(Dataset entries)
↓↓↓

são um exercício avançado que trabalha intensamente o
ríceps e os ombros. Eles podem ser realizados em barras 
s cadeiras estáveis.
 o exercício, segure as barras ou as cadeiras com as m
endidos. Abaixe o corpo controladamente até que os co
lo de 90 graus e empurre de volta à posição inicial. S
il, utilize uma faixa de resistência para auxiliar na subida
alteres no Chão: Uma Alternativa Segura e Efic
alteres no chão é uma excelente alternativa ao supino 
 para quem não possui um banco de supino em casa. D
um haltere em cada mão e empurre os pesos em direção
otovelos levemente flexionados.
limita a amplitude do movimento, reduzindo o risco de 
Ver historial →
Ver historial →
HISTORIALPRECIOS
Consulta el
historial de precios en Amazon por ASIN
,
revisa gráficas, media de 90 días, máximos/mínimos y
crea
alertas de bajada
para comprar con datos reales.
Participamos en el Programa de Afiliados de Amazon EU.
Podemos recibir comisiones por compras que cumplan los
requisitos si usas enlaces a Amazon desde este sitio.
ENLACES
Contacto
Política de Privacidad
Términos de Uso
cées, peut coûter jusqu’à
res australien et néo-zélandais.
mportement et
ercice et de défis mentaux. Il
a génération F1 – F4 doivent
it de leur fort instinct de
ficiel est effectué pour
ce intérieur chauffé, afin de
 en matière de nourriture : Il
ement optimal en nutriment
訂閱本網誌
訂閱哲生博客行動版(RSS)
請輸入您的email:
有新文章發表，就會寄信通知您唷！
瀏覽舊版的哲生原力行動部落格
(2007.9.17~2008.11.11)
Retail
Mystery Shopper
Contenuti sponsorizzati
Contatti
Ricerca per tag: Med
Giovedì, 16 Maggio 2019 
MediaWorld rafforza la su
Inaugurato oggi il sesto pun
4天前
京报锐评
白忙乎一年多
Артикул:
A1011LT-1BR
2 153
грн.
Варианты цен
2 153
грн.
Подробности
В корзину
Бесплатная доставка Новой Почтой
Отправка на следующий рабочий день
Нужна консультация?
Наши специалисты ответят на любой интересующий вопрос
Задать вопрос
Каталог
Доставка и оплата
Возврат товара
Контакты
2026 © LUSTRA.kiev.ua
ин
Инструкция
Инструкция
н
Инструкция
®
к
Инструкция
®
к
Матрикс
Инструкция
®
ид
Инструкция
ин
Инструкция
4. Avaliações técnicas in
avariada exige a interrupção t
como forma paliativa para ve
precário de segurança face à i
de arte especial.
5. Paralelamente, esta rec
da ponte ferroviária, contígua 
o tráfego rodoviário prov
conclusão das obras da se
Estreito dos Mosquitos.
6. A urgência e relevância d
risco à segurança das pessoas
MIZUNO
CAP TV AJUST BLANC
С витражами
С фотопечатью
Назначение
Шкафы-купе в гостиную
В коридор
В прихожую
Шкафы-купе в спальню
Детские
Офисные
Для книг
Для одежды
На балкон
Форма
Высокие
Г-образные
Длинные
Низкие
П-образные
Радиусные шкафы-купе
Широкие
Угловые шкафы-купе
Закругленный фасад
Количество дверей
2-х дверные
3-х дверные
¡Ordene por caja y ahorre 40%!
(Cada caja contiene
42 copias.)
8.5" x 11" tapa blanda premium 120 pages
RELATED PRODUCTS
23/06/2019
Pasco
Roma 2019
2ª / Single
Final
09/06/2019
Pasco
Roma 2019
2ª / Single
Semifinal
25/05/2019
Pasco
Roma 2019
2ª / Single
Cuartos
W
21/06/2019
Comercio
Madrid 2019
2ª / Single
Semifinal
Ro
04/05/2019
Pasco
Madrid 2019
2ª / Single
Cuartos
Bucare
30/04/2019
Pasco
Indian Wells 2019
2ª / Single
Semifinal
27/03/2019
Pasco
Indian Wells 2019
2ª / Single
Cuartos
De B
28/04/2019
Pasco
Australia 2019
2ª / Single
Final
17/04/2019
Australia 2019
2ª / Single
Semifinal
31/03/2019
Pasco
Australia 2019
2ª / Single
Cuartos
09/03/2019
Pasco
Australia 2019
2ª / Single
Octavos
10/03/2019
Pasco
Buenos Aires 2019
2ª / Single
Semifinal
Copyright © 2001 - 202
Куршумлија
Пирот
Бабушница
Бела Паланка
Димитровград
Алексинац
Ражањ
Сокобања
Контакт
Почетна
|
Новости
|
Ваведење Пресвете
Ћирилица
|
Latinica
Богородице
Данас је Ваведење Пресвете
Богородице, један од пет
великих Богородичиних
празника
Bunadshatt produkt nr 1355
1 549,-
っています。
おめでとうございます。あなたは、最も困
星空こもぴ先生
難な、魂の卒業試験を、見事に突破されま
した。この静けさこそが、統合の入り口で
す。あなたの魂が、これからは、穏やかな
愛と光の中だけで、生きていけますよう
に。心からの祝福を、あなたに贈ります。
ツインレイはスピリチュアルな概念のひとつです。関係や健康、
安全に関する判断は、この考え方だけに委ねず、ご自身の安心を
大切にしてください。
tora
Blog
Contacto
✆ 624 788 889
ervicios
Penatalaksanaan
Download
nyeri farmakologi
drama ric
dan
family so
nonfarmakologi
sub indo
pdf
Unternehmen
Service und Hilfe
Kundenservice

↑↑↑

Retyping the data above exactly and in full is the task.

são um exercício avançado que trabalha intensamente o
ríceps e os ombros. Eles podem ser realizados em barras 
s cadeiras estáveis.
 o exercício, segure as barras ou as cadeiras com as m
endidos. Abaixe o corpo controladamente até que os co
lo de 90 graus e empurre de volta à posição inicial. S
il, utilize uma faixa de resistência para auxiliar na subida
alteres no Chão: Uma Alternativa Segura e Efic
alteres no chão é uma excelente alternativa ao supino 
 para quem não possui um banco de supino em casa. D
um haltere em cada mão e empurre os pesos em direção
otovelos levemente flexionados.
limita a amplitude do movimento, reduzindo o risco de 
Ver historial →
Ver historial →
HISTORIALPRECIOS
Consulta el
historial de precios en Amazon por ASIN
,
revisa gráficas, media de 90 días, máximos/mínimos y
crea
alertas de bajada
para comprar con datos reales.
Participamos en el Programa de Afiliados de Amazon EU.
Podemos recibir comisiones por compras que cumplan los
requisitos si usas enlaces a Amazon desde este sitio.
ENLACES
Contacto
Política de Privacidad
Términos de Uso
cées, peut coûter jusqu’à
res australien et néo-zélandais.
mportement et
ercice et de défis mentaux. Il
a génération F1 – F4 doivent
it de leur fort instinct de
ficiel est effectué pour
ce intérieur chauffé, afin de
 en matière de nourriture : Il
ement optimal en nutriment
訂閱本網誌
訂閱哲生博客行動版(RSS)
請輸入您的email:
有新文章發表，就會寄信通知您唷！
瀏覽舊版的哲生原力行動部落格
(2007.9.17~2008.11.11)
Retail
Mystery Shopper
Contenuti sponsorizzati
Contatti
Ricerca per tag: Med
Giovedì, 16 Maggio 2019 
MediaWorld rafforza la su
Inaugurato oggi il sesto pun
4天前
京报锐评
白忙乎一年多
Артикул:
A1011LT-1BR
2 153
грн.
Варианты цен
2 153
грн.
Подробности
В корзину
Бесплатная доставка Новой Почтой
Отправка на следующий рабочий день
Нужна консультация?
Наши специалисты ответят на любой интересующий вопрос
Задать вопрос
Каталог
Доставка и оплата
Возврат товара
Контакты
2026 © LUSTRA.kiev.ua
ин
Инструкция
Инструкция
н
Инструкция
®
к
Инструкция
®
к
Матрикс
Инструкция
®
ид
Инструкция
ин
Инструкция
4. Avaliações técnicas in
avariada exige a interrupção t
como forma paliativa para ve
precário de segurança face à i
de arte especial.
5. Paralelamente, esta rec
da ponte ferroviária, contígua 
o tráfego rodoviário prov
conclusão das obras da se
Estreito dos Mosquitos.
6. A urgência e relevância d
risco à segurança das pessoas
MIZUNO
CAP TV AJUST BLANC
С витражами
С фотопечатью
Назначение
Шкафы-купе в гостиную
В коридор
В прихожую
Шкафы-купе в спальню
Детские
Офисные
Для книг
Для одежды
На балкон
Форма
Высокие
Г-образные
Длинные
Низкие
П-образные
Радиусные шкафы-купе
Широкие
Угловые шкафы-купе
Закругленный фасад
Количество дверей
2-х дверные
3-х дверные
¡Ordene por caja y ahorre 40%!
(Cada caja contiene
42 copias.)
8.5" x 11" tapa blanda premium 120 pages
RELATED PRODUCTS
23/06/2019
Pasco
Roma 2019
2ª / Single
Final
09/06/2019
Pasco
Roma 2019
2ª / Single
Semifinal
25/05/2019
Pasco
Roma 2019
2ª / Single
Cuartos
W
21/06/2019
Comercio
Madrid 2019
2ª / Single
Semifinal
Ro
04/05/2019
Pasco
Madrid 2019
2ª / Single
Cuartos
Bucare
30/04/2019
Pasco
Indian Wells 2019
2ª / Single
Semifinal
27/03/2019
Pasco
Indian Wells 2019
2ª / Single
Cuartos
De B
28/04/2019
Pasco
Australia 2019
2ª / Single
Final
17/04/2019
Australia 2019
2ª / Single
Semifinal
31/03/2019
Pasco
Australia 2019
2ª / Single
Cuartos
09/03/2019
Pasco
Australia 2019
2ª / Single
Octavos
10/03/2019
Pasco
Buenos Aires 2019
2ª / Single
Semifinal
Copyright © 2001 - 202
Куршумлија
Пирот
Бабушница
Бела Паланка
Димитровград
Алексинац
Ражањ
Сокобања
Контакт
Почетна
|
Новости
|
Ваведење Пресвете
Ћирилица
|
Latinica
Богородице
Данас је Ваведење Пресвете
Богородице, један од пет
великих Богородичиних
празника
Bunadshatt produkt nr 1355
1 549,-
っています。
おめでとうございます。あなたは、最も困
星空こもぴ先生
難な、魂の卒業試験を、見事に突破されま
した。この静けさこそが、統合の入り口で
す。あなたの魂が、これからは、穏やかな
愛と光の中だけで、生きていけますよう
に。心からの祝福を、あなたに贈ります。
ツインレイはスピリチュアルな概念のひとつです。関係や健康、
安全に関する判断は、この考え方だけに委ねず、ご自身の安心を
大切にしてください。
tora
Blog
Contacto
✆ 624 788 889
ervicios
Penatalaksanaan
Download
nyeri farmakologi
drama ric
dan
family so
nonfarmakologi
sub indo
pdf
Unternehmen
Service und Hilfe
Kundenservice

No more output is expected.